== Segment start ==

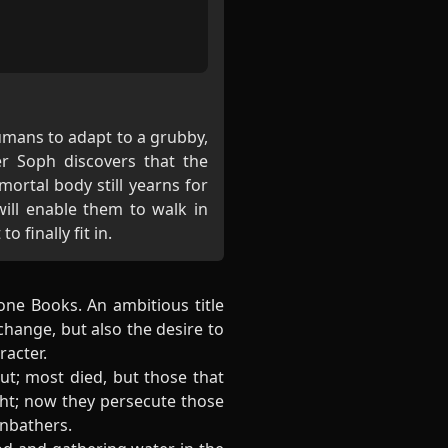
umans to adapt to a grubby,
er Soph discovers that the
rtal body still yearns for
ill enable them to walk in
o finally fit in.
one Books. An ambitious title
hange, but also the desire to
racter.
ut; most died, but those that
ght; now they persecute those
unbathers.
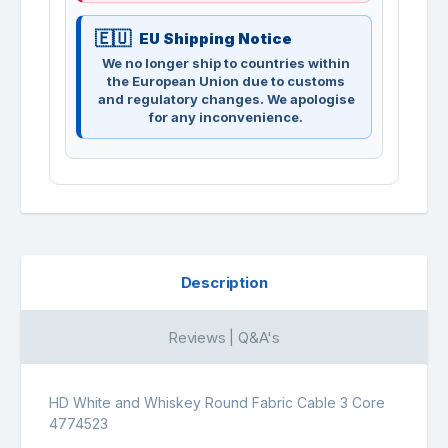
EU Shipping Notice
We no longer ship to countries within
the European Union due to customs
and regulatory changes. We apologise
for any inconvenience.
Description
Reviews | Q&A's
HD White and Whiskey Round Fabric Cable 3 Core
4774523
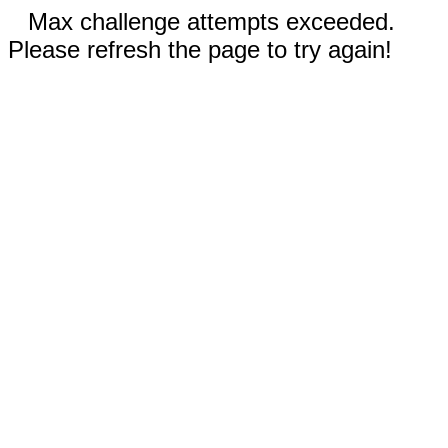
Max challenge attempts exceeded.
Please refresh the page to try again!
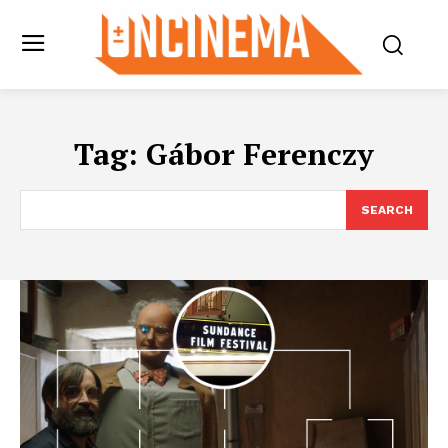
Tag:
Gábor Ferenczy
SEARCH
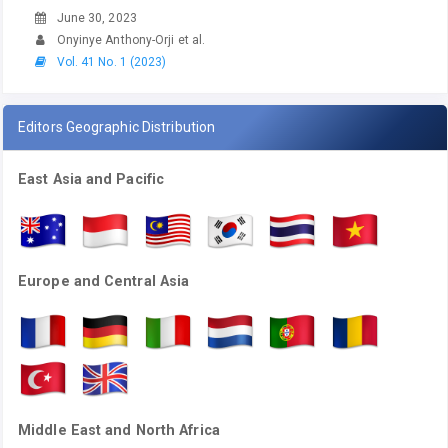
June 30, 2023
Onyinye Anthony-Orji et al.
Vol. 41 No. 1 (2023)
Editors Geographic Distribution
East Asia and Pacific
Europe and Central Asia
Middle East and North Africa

== Segment end ==
== Segment start ==

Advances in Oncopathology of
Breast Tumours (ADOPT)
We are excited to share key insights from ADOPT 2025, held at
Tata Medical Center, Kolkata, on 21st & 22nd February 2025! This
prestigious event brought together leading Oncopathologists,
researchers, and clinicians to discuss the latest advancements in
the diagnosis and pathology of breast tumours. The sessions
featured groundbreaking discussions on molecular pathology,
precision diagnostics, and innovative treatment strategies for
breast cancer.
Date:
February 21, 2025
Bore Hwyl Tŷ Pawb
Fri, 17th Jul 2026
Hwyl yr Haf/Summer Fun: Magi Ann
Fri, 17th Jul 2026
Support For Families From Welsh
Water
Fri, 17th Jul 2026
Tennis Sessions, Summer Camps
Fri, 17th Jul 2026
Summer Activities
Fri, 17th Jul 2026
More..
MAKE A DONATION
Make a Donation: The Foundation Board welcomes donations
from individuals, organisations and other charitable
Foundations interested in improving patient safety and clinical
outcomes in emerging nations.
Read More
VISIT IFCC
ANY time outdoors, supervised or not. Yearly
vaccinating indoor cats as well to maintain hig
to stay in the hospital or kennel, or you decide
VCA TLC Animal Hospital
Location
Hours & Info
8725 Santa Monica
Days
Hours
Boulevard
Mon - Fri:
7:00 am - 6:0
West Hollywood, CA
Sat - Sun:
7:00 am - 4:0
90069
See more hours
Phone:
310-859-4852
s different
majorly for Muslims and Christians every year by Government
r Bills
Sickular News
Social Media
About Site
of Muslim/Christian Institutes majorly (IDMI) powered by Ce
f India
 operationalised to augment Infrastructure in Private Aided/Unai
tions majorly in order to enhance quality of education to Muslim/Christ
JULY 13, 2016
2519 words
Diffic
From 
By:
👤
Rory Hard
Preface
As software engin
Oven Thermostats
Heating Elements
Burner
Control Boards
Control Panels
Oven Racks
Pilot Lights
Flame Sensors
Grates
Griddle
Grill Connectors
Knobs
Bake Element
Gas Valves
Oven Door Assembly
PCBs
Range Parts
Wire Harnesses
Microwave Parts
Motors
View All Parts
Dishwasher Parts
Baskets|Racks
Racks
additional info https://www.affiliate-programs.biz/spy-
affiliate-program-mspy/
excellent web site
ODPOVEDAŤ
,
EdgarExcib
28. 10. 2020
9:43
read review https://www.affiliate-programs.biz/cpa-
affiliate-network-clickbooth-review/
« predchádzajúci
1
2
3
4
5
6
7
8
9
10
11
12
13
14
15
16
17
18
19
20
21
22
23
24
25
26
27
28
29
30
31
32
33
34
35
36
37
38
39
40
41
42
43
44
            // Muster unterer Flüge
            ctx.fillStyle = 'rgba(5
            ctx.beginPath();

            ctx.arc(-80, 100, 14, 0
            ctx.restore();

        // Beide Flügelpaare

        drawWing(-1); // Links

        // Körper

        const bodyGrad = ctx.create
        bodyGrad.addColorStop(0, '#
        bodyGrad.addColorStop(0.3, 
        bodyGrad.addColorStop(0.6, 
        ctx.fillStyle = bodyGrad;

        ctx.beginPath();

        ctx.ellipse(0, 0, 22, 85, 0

== Segment end ==
== Segment start ==

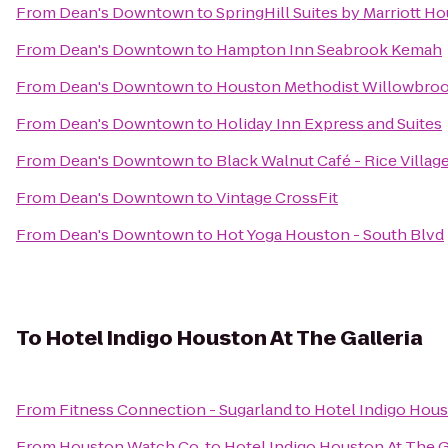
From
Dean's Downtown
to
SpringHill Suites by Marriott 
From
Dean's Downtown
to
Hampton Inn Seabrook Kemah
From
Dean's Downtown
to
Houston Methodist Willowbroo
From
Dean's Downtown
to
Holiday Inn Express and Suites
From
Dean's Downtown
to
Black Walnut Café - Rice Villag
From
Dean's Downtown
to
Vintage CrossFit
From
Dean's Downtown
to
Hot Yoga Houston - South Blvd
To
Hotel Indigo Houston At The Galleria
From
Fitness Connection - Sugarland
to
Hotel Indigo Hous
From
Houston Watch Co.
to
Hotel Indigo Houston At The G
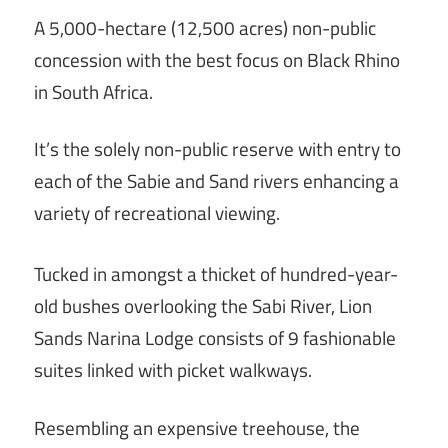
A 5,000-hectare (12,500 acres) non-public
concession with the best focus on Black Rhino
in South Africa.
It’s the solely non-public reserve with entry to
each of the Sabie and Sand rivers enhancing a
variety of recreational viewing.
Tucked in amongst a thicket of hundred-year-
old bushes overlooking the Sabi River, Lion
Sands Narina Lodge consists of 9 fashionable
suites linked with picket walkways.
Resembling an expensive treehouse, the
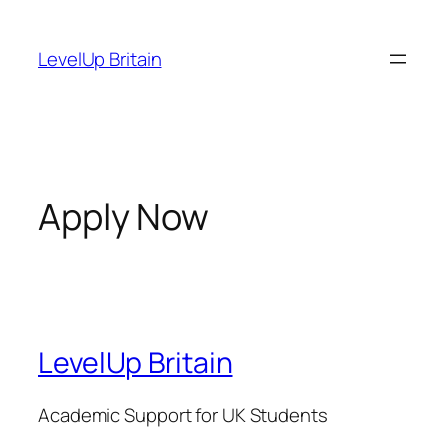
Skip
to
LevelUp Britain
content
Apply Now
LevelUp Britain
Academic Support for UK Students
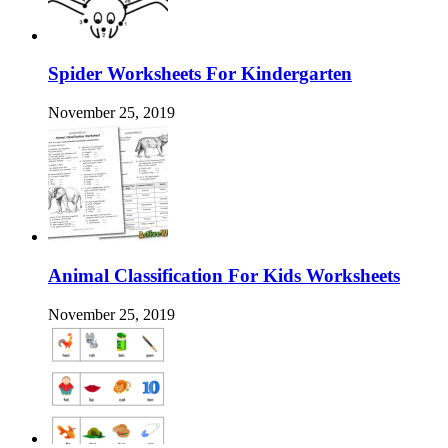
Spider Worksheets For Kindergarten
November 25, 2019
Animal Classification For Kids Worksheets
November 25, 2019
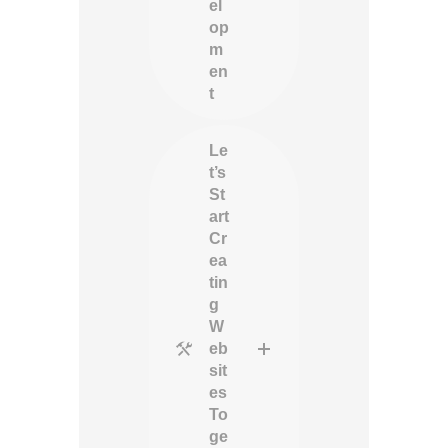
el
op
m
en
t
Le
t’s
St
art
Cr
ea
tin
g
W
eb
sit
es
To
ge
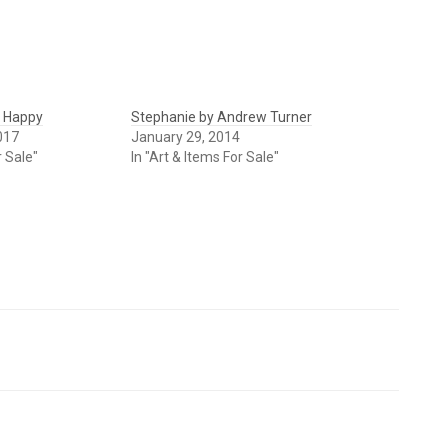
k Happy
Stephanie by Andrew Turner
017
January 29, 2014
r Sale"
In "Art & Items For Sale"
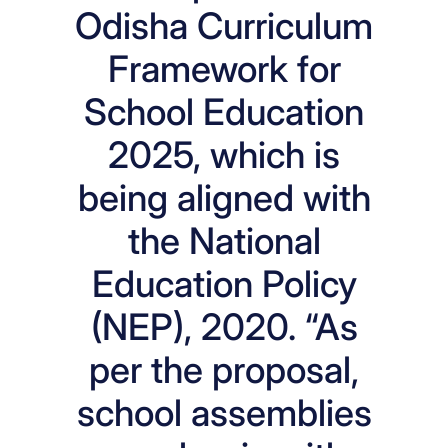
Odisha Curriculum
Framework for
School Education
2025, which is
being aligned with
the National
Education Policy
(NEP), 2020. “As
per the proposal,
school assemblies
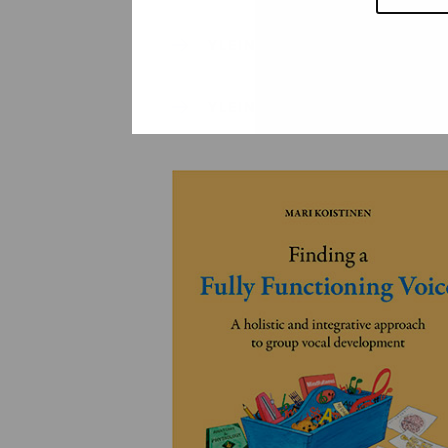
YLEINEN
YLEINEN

== Segment end ==

Problem to work on —
Show the lines from the data above that contain the string "February".

Written reply —
Tata Medical Center, Kolkata, on 21st & 22nd February 2025! This
February 21, 2025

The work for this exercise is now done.